Gill's Notes on the Bible

But they held their peace, and answered him not a word,.... The three ministers of Hezekiah; not as confounded, and unable to return an answer: they were capable of saying many things in proof that the Lord God was greater than the gods of the nations, and in favour of their king, Hezekiah, whom he had treated in a scurrilous manner; and could have objected to him the king of Assyria's breach of faith and honour, but these things they waved, and said nothing of; no doubt they said something to him, had some conference with him, or otherwise what were they sent as commissioners about? but they made no answer to his blasphemies and menaces:

for the king's commandment was, saying, answer him not: with respect to the above things; when he sent them, he might be aware that he would behave in such a rude, insolent, and blaspheming manner, and therefore the king gave them instructions how to conduct themselves, should this be the case. Musculus thinks the king was on the wall, and heard all himself, and gave orders to his ministers to make no reply; but this does not seem likely; what is here said of the ministers is also said of the people, 2 Kings 18:36.

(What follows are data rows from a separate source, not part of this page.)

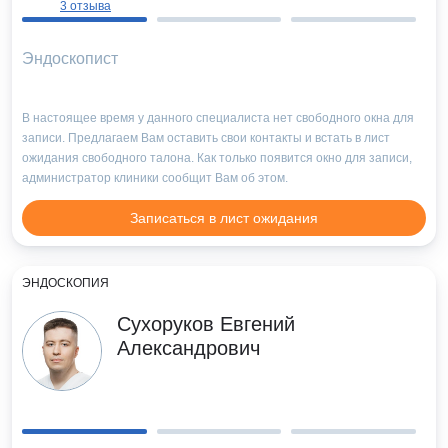
3 отзыва
Эндоскопист
В настоящее время у данного специалиста нет свободного окна для
записи. Предлагаем Вам оставить свои контакты и встать в лист
ожидания свободного талона. Как только появится окно для записи,
администратор клиники сообщит Вам об этом.
Записаться в лист ожидания
ЭНДОСКОПИЯ
Сухоруков Евгений
Александрович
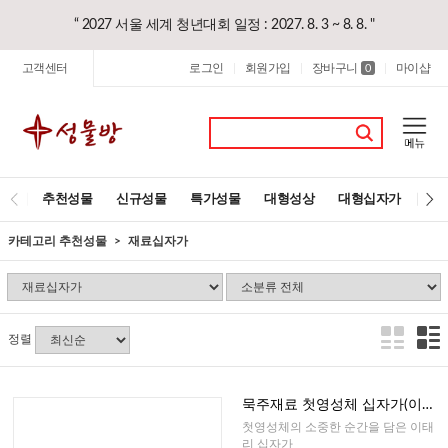
“ 2027 서울 세계 청년대회 일정 : 2027. 8. 3 ~ 8. 8. "
고객센터
로그인
회원가입
장바구니
마이샵
|
|
0
|
추천성물
신규성물
특가성물
대형성상
대형십자가
레
카테고리 추천성물
재료십자가
정렬
묵주재료 첫영성체 십자가(이태
리)-남자,여자
첫영성체의 소중한 순간을 담은 이태
리 십자가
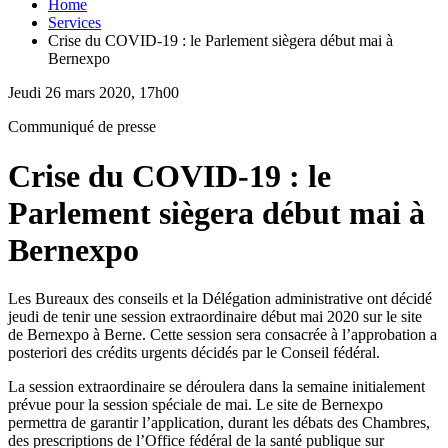
Home
Services
Crise du COVID-19 : le Parlement siègera début mai à
Bernexpo
Jeudi 26 mars 2020, 17h00
Communiqué de presse
Crise du COVID-19 : le
Parlement siègera début mai à
Bernexpo
Les Bureaux des conseils et la Délégation administrative ont décidé
jeudi de tenir une session extraordinaire début mai 2020 sur le site
de Bernexpo à Berne. Cette session sera consacrée à l’approbation a
posteriori des crédits urgents décidés par le Conseil fédéral.
​La session extraordinaire se déroulera dans la semaine initialement
prévue pour la session spéciale de mai. Le site de Bernexpo
permettra de garantir l’application, durant les débats des Chambres,
des prescriptions de l’Office fédéral de la santé publique sur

Barnes' Notes on the Bible

But they held their peace - Hezekiah had commanded them not to answer. They were simply to hear what Rabshakeh had to propose, and to report to him, that he might decide on what course to pursue. It was a case also in which it was every way proper that they should be silent. There was so much insolence, self-confidence, blasphemy, the proposals were so degrading, and the claims were so arrogant, that it was not proper that they should enter into conference, or listen a moment to the terms proposed. Their minds also were so horror-stricken with the language of insolence and blasphemy, and their hearts so pained by the circumstances of the city, that they would not feel like replying to him. There are circumstances when it is proper to maintain a profound silence in the presence of revilers and blasphemers, and when we should withdraw from them, and go and spread the case before the Lord. This was done here Isaiah 37:1, and the result showed that this was the course of wisdom.

Clarke's Notes on the Bible

Verse Isaiah 36:21. But they held their peace - "But the people held their peace"] The word העם haam, the people, is supplied from the other copy, and is authorized by a MS. which inserts it after אתו otho.